Enfin on apprit que Fulvius approchait. Annibal campa dans les Champs Pupiniens, à huit milles de Rome (un peu moins de trois lieues), et ce jour là même, Fulvius entra dans la ville, la traversa et s’établit hors des murs, entre la porte Esquiline et la porte Colline. Les consuls se réunirent à Fulvius, dont l’autorité venait d’être augmentée.

Le lendemain Annibal, quittant son camp, vint sur les bords de l’Anio. Il prit ensuite un corps de deux mille chevaux, s’avança jusqu’au temple d’Hercule, à la porte Colline, pour reconnaître la place. Fulvius fit charger les Carthaginois ; mais Annibal avait achevé sa reconnaissance ; il se retira.

Bientôt il présenta la bataille que les consuls ne refusèrent point ; mais comme il s’éleva dans ce moment un si violent orage que le soldat pouvait à peine tenir ses armes, chacun rentra dans son camp.

Tite-Live, qui met du merveilleux partout où il le peut, dit que la même chose arriva le jour suivant, ce qui fit penser au général carthaginois que les Dieux s’opposaient à son dessein. Mais le champ de bataille était sous les murs de la ville, coupé de maisons, de jardins, de fossés ; Annibal, inférieur en infanterie, vit, à son grand regret, qu’il était dangereux pour lui d’engager le combat. Telle est la vraie cause de sa retraite que les historiens regardent comme un miracle. On ne doit pas perdre de vue d’ailleurs, qu’Annibal n’était point venu dans le seul espoir de livrer bataille, ou d’escalader des murailles.
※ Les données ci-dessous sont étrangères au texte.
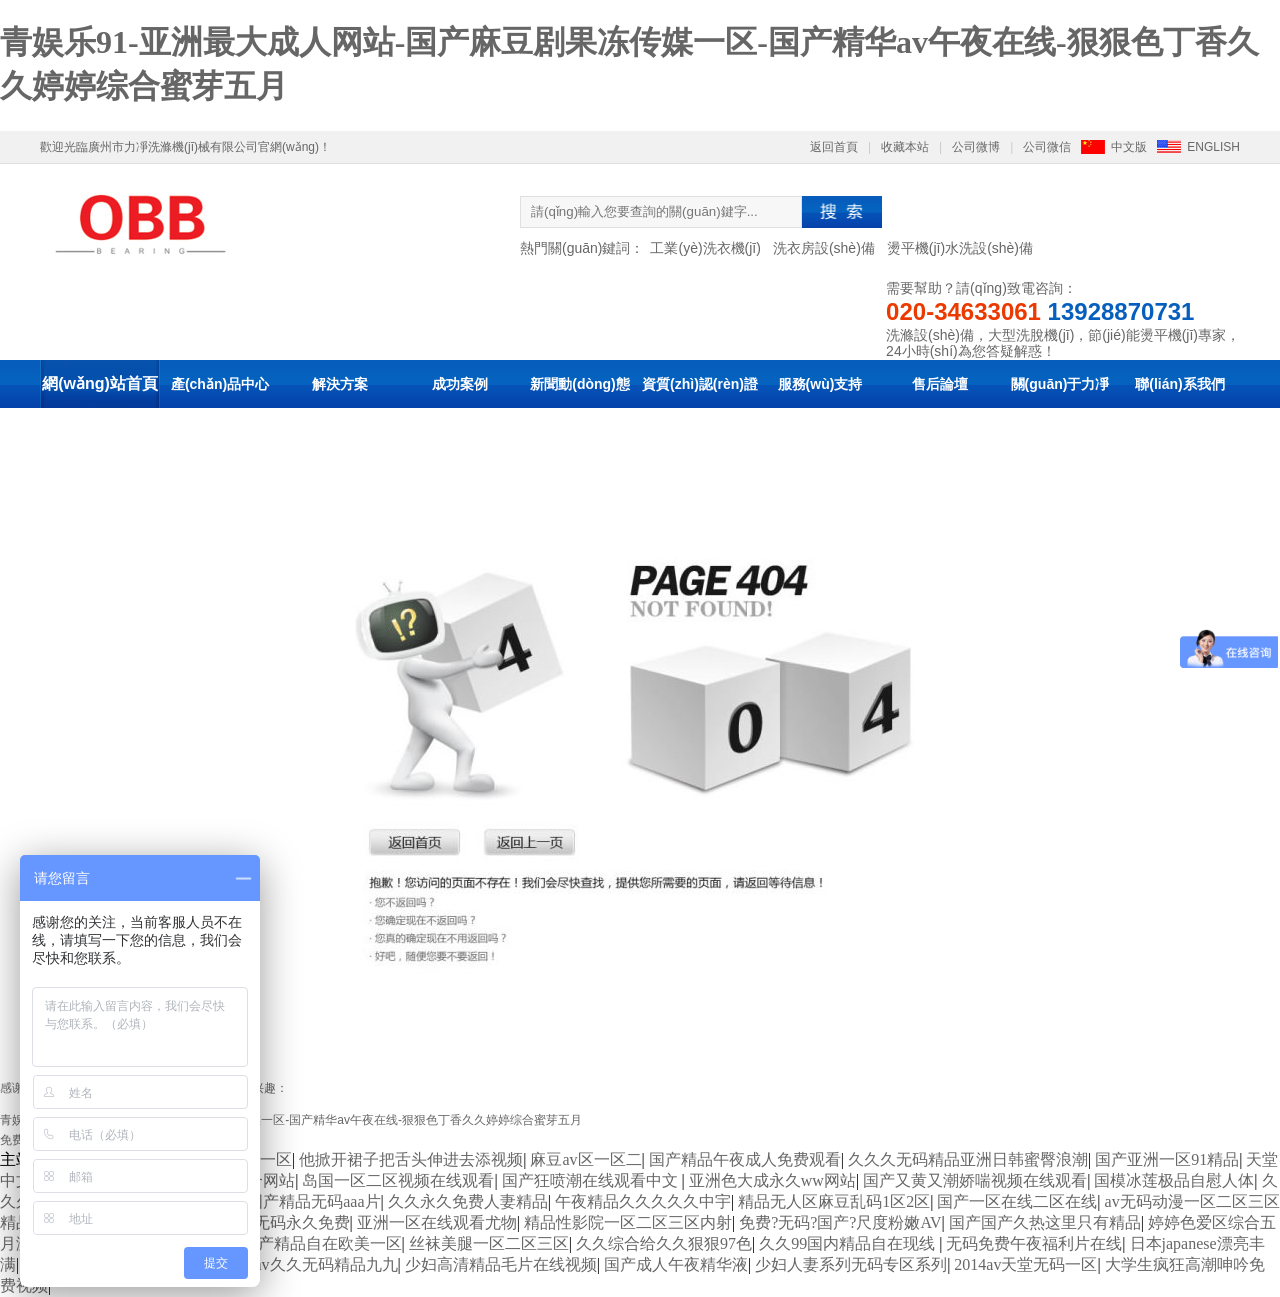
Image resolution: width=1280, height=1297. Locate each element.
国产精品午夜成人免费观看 (745, 1159)
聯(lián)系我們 (1179, 384)
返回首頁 (834, 147)
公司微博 (976, 147)
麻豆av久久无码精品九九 (309, 1264)
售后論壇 (940, 384)
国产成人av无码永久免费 (261, 1222)
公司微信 (1047, 147)
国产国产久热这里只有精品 (1045, 1222)
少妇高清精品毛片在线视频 (501, 1264)
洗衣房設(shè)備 (824, 248)
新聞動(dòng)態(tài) (580, 408)
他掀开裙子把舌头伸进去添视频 (411, 1159)
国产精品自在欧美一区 (322, 1243)
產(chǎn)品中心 (220, 384)
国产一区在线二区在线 (1017, 1201)
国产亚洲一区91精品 (1167, 1159)
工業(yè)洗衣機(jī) (705, 248)
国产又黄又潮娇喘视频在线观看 (975, 1180)
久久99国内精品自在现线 (849, 1243)
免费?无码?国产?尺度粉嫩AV (840, 1222)
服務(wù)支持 (820, 384)
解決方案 (340, 384)
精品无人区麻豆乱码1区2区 (834, 1201)
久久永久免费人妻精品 (468, 1201)
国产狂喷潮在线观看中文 (592, 1180)
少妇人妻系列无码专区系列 (851, 1264)
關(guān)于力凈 (1060, 384)
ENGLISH (1213, 147)
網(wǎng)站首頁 (100, 383)
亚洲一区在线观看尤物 (437, 1222)
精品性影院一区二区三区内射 (628, 1222)
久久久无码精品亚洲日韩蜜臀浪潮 (968, 1159)
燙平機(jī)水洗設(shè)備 (960, 248)
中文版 (1129, 147)
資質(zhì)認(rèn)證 (700, 384)
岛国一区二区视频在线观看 (398, 1180)
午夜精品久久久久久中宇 (643, 1201)
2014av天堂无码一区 (1025, 1264)
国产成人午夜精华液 (676, 1264)
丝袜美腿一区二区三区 (489, 1243)
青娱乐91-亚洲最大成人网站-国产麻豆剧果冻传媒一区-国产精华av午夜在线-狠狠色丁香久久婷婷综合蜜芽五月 (291, 1120)
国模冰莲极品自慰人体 (1174, 1180)
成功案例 (460, 384)
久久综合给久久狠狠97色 (664, 1243)
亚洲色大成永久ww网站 (772, 1180)
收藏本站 (905, 147)
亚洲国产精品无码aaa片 (297, 1201)
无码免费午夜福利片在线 (1034, 1243)
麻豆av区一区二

Ce général attendait, non sans une vive impatience, des nouvelles de Capoue, quand il apprit, avec étonnement, qu’il avait en tête une armée considérable, bien que Fulvius n’eût mené avec lui qu’un faible détachement.

Jamais la fortune de Rome ne se manifesta mieux qu’en cette occasion qui pouvait devenir si décisive. Au moment où Annibal parut, les consuls formaient et exerçaient leurs troupes composées des milices urbaines, et des volones (esclaves enrôlés après la bataille de Cannes), qui avaient quitté leurs drapeaux, et que l’on rappelait. Il se trouvait plus de quarante mille hommes dans les murs de la ville.

Cette garnison, déjà suffisante par elle-même, décida les proconsuls à ne pas quitter le siége de Capoue ; et ils pensèrent qu’un corps d’élite qui n’arrivait pas au quart de leur armée, pouvait être détaché sans danger, et suffisait pour donner de la contenance aux troupes un peu désorganisées des consuls. Il résulta de ces combinaisons qu’Annibal, ayant soixante mille hommes en tête, ne put rien entreprendre contre Rome ; et que l’armée de Capoue, qui montait encore à plus de cinquante mille combattans, demeurait assez forte pour défendre ses lignes.

Les consuls allaient sans doute suivre Annibal, et la grande activité de Fulvius lui faisait craindre de se trouver enfermé entre deux armées, s’il retournait au siége de Capoue. Ne pouvant plus rien pour empêcher la chute de cette place, il leva son camp, fit un grand détour par le Samnium et la Lucanie, et de là, rabattit, au fond du Brutium, sur Reggio, qu’il fut sur le point de surprendre. Les consuls passèrent en Apulie, et Fulvius rejoignit son collègue.